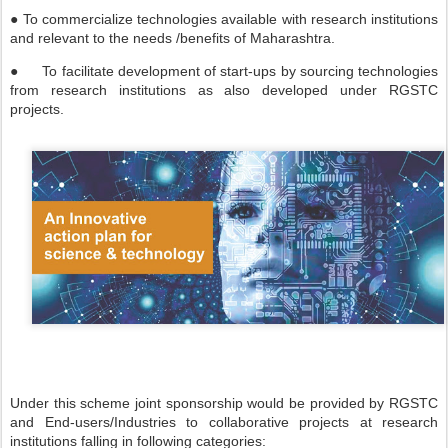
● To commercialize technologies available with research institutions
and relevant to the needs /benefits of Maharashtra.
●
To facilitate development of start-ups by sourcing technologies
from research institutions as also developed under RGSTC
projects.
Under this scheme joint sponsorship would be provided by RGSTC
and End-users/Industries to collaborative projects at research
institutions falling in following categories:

* * *

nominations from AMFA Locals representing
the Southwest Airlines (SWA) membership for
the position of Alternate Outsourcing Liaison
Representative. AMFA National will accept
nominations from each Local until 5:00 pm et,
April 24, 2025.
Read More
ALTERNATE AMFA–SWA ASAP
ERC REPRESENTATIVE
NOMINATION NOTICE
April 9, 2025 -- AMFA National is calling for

## What is being asked
Everything from the line with "and End-users/Industries to" through the line with "institutions falling in" should be written out exactly as it appears above, end lines included, and nothing outside that range.

## Task answer
and End-users/Industries to collaborative projects at research
institutions falling in following categories:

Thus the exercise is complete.